Currently this transformation only has implementation for record value schema name. Key schema name is not implemented.

By default (if schema.name.topic-map or the chema.name.regex is not set) transformation uses the content of the schema.name field.

The transformation defines the following optional configurations which can be used to tamper the schema.name:

- `schema.name.topic-map` - Map that contains the schema.name value and corresponding new topic name value that should be used instead. Format is "SchemaValue1:NewValue1,SchemaValue2:NewValue2" so key:value pairs as comma separated list.
- `schema.name.regex` - RegEx that should be used to parse the schema.name to desired value. For example for example `(?:[.]|^)([^.]*)$` which parses the name after last dot.

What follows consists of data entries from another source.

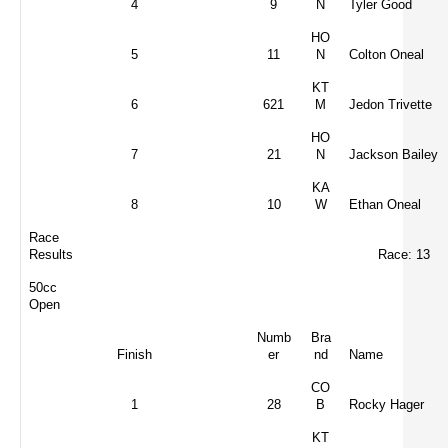
4
9
N
Tyler Good
HO
5
11
N
Colton Oneal
KT
6
621
M
Jedon Trivette
HO
7
21
N
Jackson Bailey
KA
8
10
W
Ethan Oneal
Race
Results
Race: 13
50cc
Open
Numb
Bra
Finish
er
nd
Name
CO
1
28
B
Rocky Hager
KT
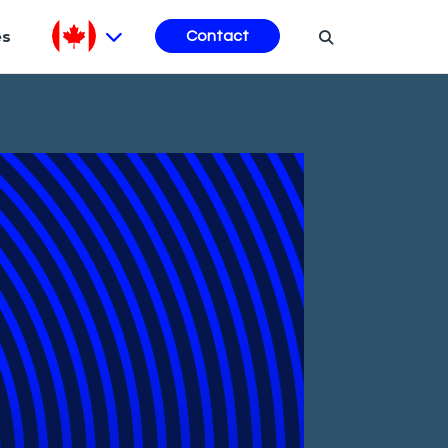
es
Contact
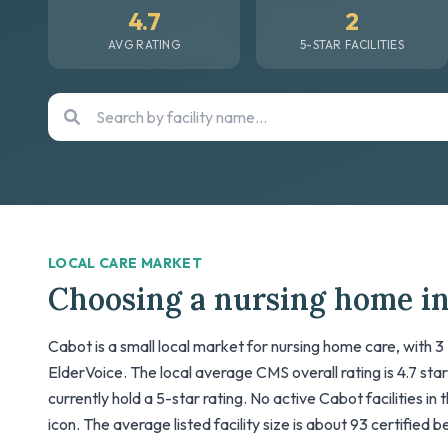
4.7
2
AVG RATING
5-STAR FACILITIES
LOCAL CARE MARKET
Choosing a nursing home i
Cabot is a small local market for nursing home care, with 3
ElderVoice. The local average CMS overall rating is 4.7 stars;
currently hold a 5-star rating. No active Cabot facilities i
icon. The average listed facility size is about 93 certified 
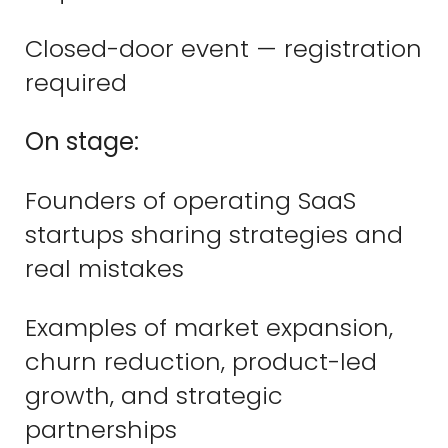
Closed-door event — registration
required
On stage:
Founders of operating SaaS
startups sharing strategies and
real mistakes
Examples of market expansion,
churn reduction, product-led
growth, and strategic
partnerships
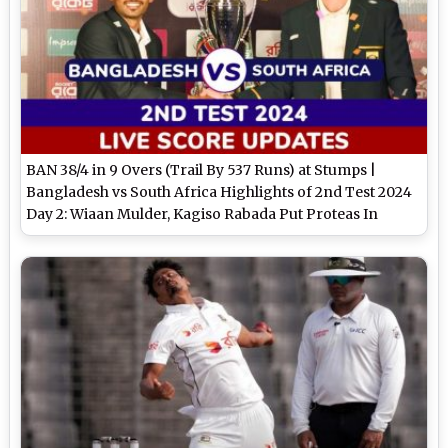
BAN 38/4 in 9 Overs (Trail By 537 Runs) at Stumps |
Bangladesh vs South Africa Highlights of 2nd Test 2024
Day 2: Wiaan Mulder, Kagiso Rabada Put Proteas In
Driver's Seat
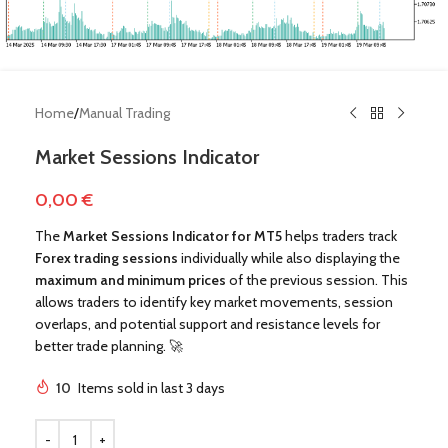
Home
/
Manual Trading
Market Sessions Indicator
0,00
€
The
Market Sessions Indicator for MT5
helps traders track
Forex trading sessions
individually while also displaying the
maximum and minimum prices
of the previous session. This
allows traders to identify key market movements, session
overlaps, and potential support and resistance levels for
!
better trade planning. 🚀
10
Items sold in last 3 days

Here is an example of this transformation configuration (using :schema.name.topic-map)

```properties
transforms=ExtractTopicFromSchemaName
transforms.ExtractTopicFromSchemaName.type=io.aiven.kafka.connect.transforms.ExtractTopicFromSchemaName$Value
transforms.ExtractTopicFromSchemaName.schema.name.topic-map=com.acme.schema.SchemaNameToTopic1:TheNameToReplace1,com.acme.schema.SchemaNameToTopic2:TheNameToReplace2

```
And here is an example of this transformation configuration (using :schema.name.regex)

```properties
transforms=ExtractTopicFromValueSchema
transforms.ExtractTopicFromValueSchema.type=io.aiven.kafka.connect.transforms.ExtractTopicFromSchemaName$Value
transforms.ExtractTopicFromValueSchema.schema.name.regex=(?:[.]|^)([^.]*)$
```

## License

This project is licensed under the [Apache License, Version 2.0](LICENSE).

## Trademarks

Apache Kafka and Apache Kafka Connect are either registered trademarks or trademarks of the Apache Software Foundation in the United States and/or other countries.